== Activity ==
Copy, exactly as written, the lines that begin at the one containing "规定的全部课程，并且成绩合格。这是毕业的基" and end at the one containing "d’un siècle, il évolue grâce à des avancées". Skip any pictures in the data below.

== Saved data entries ==
· · · · · · ·
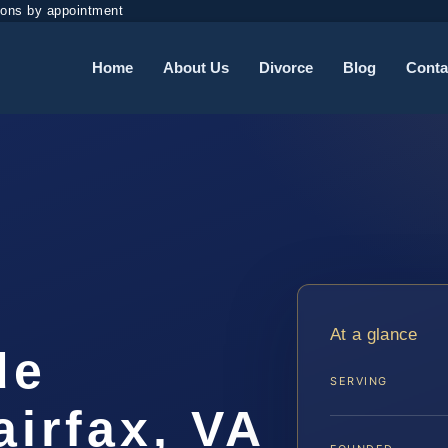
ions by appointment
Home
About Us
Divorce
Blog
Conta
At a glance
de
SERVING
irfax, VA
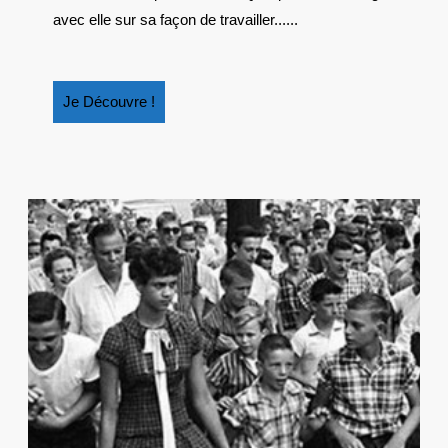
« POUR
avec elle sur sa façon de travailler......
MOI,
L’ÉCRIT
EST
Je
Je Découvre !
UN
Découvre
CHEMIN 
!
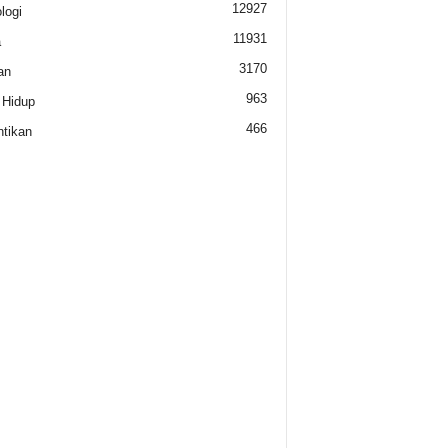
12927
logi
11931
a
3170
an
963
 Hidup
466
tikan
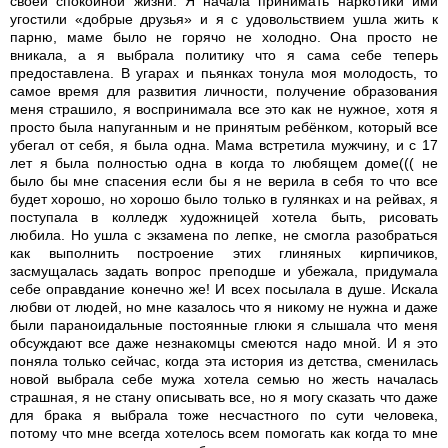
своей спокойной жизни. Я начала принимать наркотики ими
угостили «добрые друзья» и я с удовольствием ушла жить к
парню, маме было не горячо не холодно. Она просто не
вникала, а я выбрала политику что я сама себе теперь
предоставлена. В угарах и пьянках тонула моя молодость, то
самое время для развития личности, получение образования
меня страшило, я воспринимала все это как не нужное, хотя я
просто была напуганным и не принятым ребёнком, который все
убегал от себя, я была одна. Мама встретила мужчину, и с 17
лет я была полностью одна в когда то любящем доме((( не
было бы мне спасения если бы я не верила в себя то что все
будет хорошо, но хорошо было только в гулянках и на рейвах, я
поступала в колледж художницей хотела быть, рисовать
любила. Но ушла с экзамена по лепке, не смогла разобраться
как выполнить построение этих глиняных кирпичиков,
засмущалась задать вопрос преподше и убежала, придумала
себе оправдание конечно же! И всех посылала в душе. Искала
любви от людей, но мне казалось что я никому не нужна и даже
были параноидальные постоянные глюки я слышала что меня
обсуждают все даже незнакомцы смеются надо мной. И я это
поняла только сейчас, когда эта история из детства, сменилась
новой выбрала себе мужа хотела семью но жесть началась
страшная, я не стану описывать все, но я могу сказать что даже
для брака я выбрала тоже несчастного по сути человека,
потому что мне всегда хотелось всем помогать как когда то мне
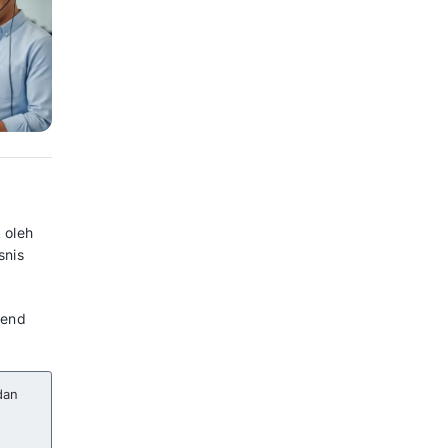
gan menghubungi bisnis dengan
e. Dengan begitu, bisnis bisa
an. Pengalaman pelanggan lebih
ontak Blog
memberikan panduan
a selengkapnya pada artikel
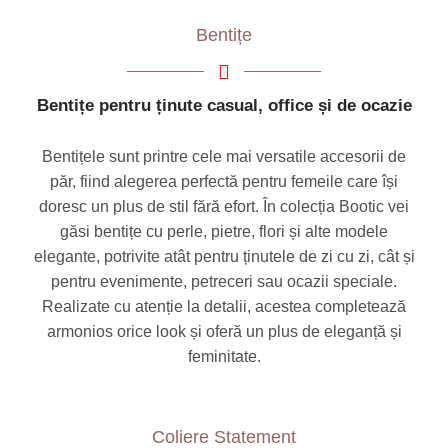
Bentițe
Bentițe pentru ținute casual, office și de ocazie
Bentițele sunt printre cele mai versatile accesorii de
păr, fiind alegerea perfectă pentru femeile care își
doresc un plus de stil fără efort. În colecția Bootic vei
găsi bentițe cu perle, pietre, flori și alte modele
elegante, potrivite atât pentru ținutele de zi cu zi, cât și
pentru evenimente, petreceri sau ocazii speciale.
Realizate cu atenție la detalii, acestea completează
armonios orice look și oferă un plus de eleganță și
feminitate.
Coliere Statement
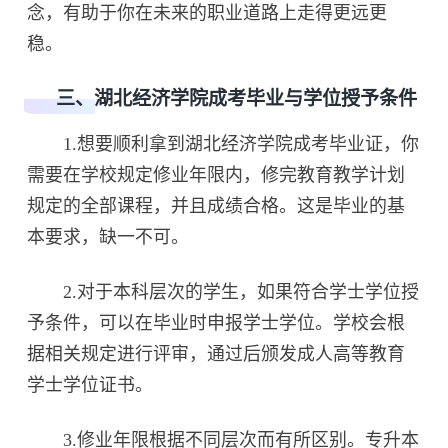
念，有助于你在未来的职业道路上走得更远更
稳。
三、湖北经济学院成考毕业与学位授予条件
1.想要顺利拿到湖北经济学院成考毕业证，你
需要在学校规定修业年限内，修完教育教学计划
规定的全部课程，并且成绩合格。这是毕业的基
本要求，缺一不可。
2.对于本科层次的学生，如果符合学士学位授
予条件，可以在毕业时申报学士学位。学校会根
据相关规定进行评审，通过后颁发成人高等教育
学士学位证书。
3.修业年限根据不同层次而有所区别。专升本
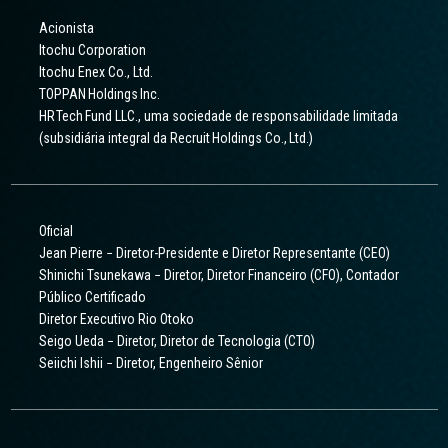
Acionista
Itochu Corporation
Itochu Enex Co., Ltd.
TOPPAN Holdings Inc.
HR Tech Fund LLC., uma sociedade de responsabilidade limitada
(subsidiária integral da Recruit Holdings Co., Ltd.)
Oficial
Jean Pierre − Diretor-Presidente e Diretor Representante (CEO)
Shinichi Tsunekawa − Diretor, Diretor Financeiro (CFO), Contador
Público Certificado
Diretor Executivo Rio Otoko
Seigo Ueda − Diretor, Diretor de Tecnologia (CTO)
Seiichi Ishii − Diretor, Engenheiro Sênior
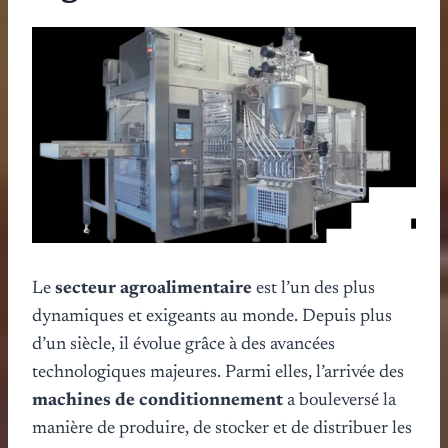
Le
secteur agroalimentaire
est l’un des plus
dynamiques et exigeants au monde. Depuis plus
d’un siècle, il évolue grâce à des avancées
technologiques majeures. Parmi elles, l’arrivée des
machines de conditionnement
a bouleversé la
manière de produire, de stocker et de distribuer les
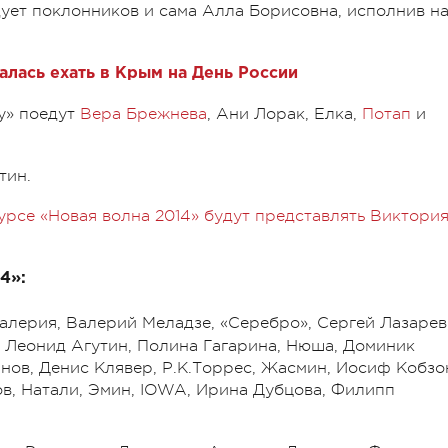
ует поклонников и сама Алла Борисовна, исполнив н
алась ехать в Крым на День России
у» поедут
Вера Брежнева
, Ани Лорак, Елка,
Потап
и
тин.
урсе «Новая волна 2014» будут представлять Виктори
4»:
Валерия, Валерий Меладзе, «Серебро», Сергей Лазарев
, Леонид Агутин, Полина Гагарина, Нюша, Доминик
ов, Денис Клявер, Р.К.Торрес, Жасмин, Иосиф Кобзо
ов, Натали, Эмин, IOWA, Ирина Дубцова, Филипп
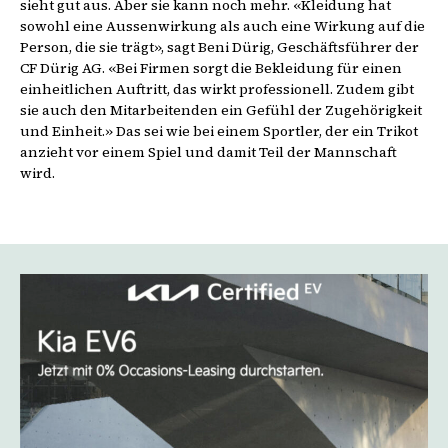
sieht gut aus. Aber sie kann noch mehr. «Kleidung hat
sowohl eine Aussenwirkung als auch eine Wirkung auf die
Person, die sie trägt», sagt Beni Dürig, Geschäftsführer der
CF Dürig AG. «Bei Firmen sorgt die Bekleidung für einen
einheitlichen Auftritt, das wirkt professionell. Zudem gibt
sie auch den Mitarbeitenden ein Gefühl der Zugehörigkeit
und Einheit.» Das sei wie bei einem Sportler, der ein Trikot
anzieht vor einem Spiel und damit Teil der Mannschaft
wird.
· · · · · · ·
== Your solution ==
规定的全部课程，并且成绩合格。这是毕业的基
本要求，缺一不可。
2.对于本科层次的学生，如果符合学士学位授
予条件，可以在毕业时申报学士学位。学校会根
据相关规定进行评审，通过后颁发成人高等教育
学士学位证书。
3.修业年限根据不同层次而有所区别。专升本
Acionista
Itochu Corporation
Itochu Enex Co., Ltd.
TOPPAN Holdings Inc.
HR Tech Fund LLC., uma sociedade de responsabilidade limitada
(subsidiária integral da Recruit Holdings Co., Ltd.)
Oficial
Jean Pierre − Diretor-Presidente e Diretor Representante (CEO)
Shinichi Tsunekawa − Diretor, Diretor Financeiro (CFO), Contador
Público Certificado
Diretor Executivo Rio Otoko
Seigo Ueda − Diretor, Diretor de Tecnologia (CTO)
Seiichi Ishii − Diretor, Engenheiro Sênior
Le
secteur agroalimentaire
est l’un des plus
dynamiques et exigeants au monde. Depuis plus
d’un siècle, il évolue grâce à des avancées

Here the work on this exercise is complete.